*What is required*
Starting at the line that holds "много нарколога на" and stopping at the line that holds "нарколога на дом?", restate the records below word for word, with both of those lines included.

__________

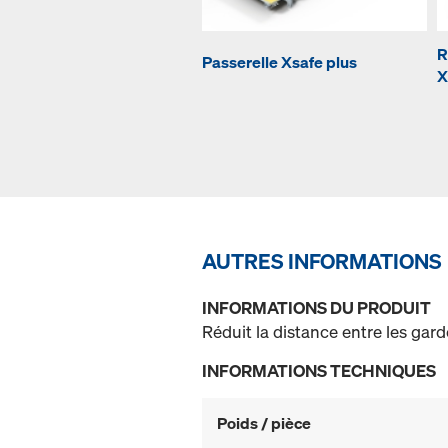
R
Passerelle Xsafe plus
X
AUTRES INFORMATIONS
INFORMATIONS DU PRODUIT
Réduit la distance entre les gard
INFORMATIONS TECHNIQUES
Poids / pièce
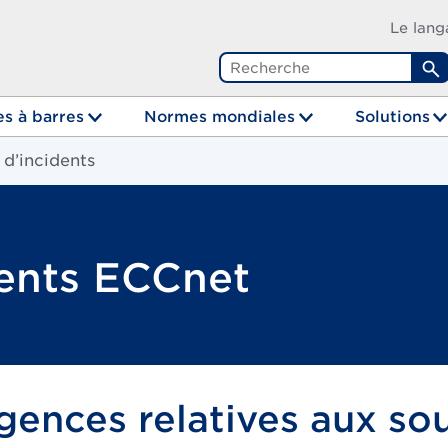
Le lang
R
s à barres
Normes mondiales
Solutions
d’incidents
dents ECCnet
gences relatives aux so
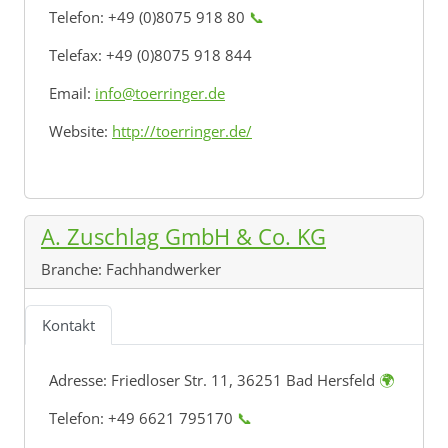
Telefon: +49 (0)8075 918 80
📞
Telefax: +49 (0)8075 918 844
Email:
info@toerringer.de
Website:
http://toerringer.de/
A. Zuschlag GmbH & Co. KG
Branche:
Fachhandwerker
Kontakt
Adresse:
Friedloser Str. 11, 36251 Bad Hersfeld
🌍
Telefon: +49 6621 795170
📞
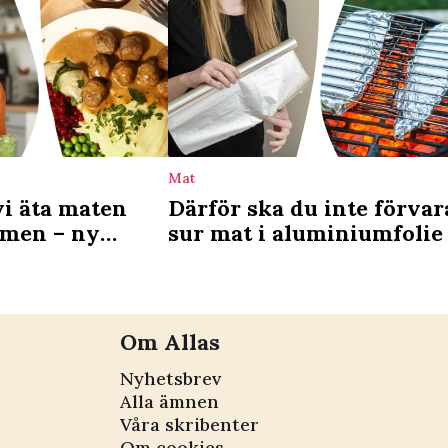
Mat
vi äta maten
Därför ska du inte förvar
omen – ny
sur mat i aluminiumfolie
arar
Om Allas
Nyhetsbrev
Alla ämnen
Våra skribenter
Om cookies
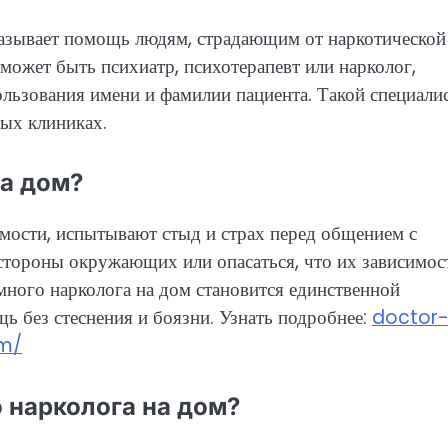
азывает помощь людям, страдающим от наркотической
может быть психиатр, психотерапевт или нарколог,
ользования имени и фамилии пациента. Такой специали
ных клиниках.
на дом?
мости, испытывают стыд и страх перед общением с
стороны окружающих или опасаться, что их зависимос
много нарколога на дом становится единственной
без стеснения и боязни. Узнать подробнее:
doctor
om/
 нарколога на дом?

__________

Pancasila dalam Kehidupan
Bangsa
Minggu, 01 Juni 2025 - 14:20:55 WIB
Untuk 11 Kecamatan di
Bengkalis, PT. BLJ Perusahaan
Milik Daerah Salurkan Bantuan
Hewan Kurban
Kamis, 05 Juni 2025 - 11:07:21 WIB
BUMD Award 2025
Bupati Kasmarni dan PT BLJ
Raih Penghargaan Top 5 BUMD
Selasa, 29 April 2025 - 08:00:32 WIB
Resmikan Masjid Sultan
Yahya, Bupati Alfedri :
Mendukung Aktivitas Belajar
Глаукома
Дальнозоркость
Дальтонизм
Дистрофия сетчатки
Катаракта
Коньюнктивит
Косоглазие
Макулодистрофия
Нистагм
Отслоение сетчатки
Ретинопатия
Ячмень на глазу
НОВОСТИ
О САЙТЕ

__________

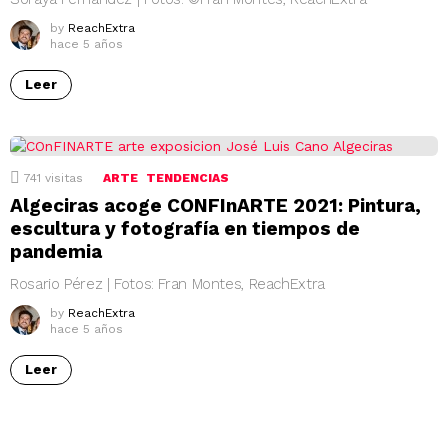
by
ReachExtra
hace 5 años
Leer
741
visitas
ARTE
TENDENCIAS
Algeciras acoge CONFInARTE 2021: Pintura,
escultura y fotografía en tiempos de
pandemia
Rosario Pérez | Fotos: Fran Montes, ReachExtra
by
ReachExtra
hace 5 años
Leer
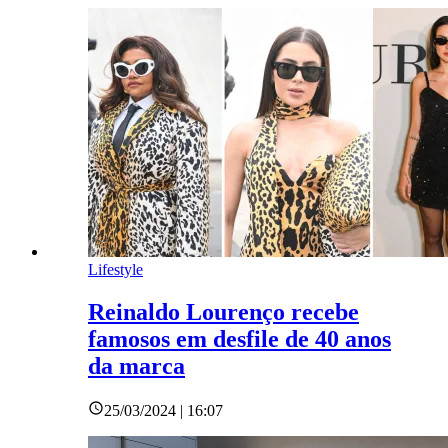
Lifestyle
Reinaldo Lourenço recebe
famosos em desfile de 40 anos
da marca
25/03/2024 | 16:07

__________

*Response to the task*
много нарколога на дом становится единственной
без стеснения и боязни. Узнать подробнее:
doctor
om/
 нарколога на дом?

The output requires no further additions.